Odiar implica desaparecer al oponente, exterminarlo. Incluso con violencia ignota. Con odio se cancela el debate, los diferendos, el “agón” griego. Se suprime el trabajo de argumentar, racionalmente, para convencer con evidencias. Se suprime la contrastación de criterios o experiencias y se impone el individualismo aberrante de “la razón soy yo”, aunque para eso haya que usar palos y plomo, cárcel y persecución. El odio cancela la igualdad, la libertad, la empatía, el respeto a la dignidad y a la autonomía del otro. Es impensable una sociedad igualitaria y digna mientras haya gente produciendo odio y vendiéndolo como uno de los más grandes negocios de la Historia. Propagar odio debería ser considerado Delito de Lesa Humanidad. Y es que han convertido al odio, también, en mercancía.

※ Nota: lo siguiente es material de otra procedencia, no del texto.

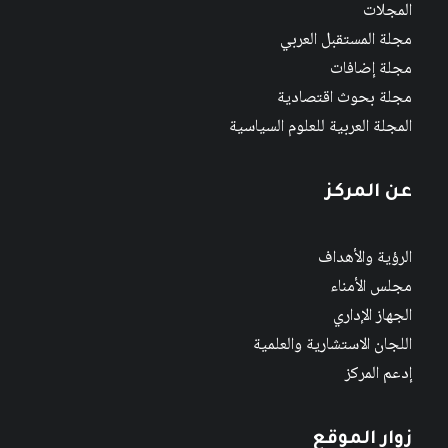
المجلات
مجلة المستقبل العربي
مجلة إضافات
مجلة بحوث اقتصادية
المجلة العربية للعلوم السياسية
عن المركز
الرؤية والأهداف
مجلس الأمناء
الجهاز الإداري
اللجان الاستشارية والعلمية
إدعم المركز
زوار الموقع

Hay víctimas del odio que no devuelven odio. Lo convierten en lucha. Víctimas que han sabido dignificar su dolor sin permitir que se degrade en odio. Espíritus y luchas ejemplares que han ascendido a la praxis de las batallas reivindicatorias, apasionadamente y a salvo de los odios. Es imprescindible entender la naturaleza del odio, sus raíces, causas y efectos… combatirlo en sus más diversas facetas e impacto en las visiones y conductas deformadas por las ideologías del odio y con odio (racistas, sexistas, supremacistas, integristas que la fomentan) Es una tarea central derrotarlo… en y con todo lo que tengamos a mano, incluyendo la literatura, las artes, el cine y los “mass media”. Hay que llamar a todos los frentes dignos, y en pie de lucha, a frenar la propagación del discurso del odio contra los inmigrantes y contra todos los grupos llamados “minoritarios”. Desterrar el odio a los líderes sociales, a los movimientos emancipadores, a los mandatarios de las naciones progresistas o revolucionarias. Combatir el odio desatado y cultivado en las “redes sociales”. Frenar el odio generalizado para amenazar a la voluntad democrática de los pueblos. Desterrar el odio creado para sofocar el disentimiento legítimo, la libre expresión popular, el derecho a vivir sin violencia… y, además, exigir que cesen los caminos por donde transita el odio de clase y la violencia burguesa disfrazada, también, de “libertad de expresión”. Metabolizar las subjetividades en la lucha.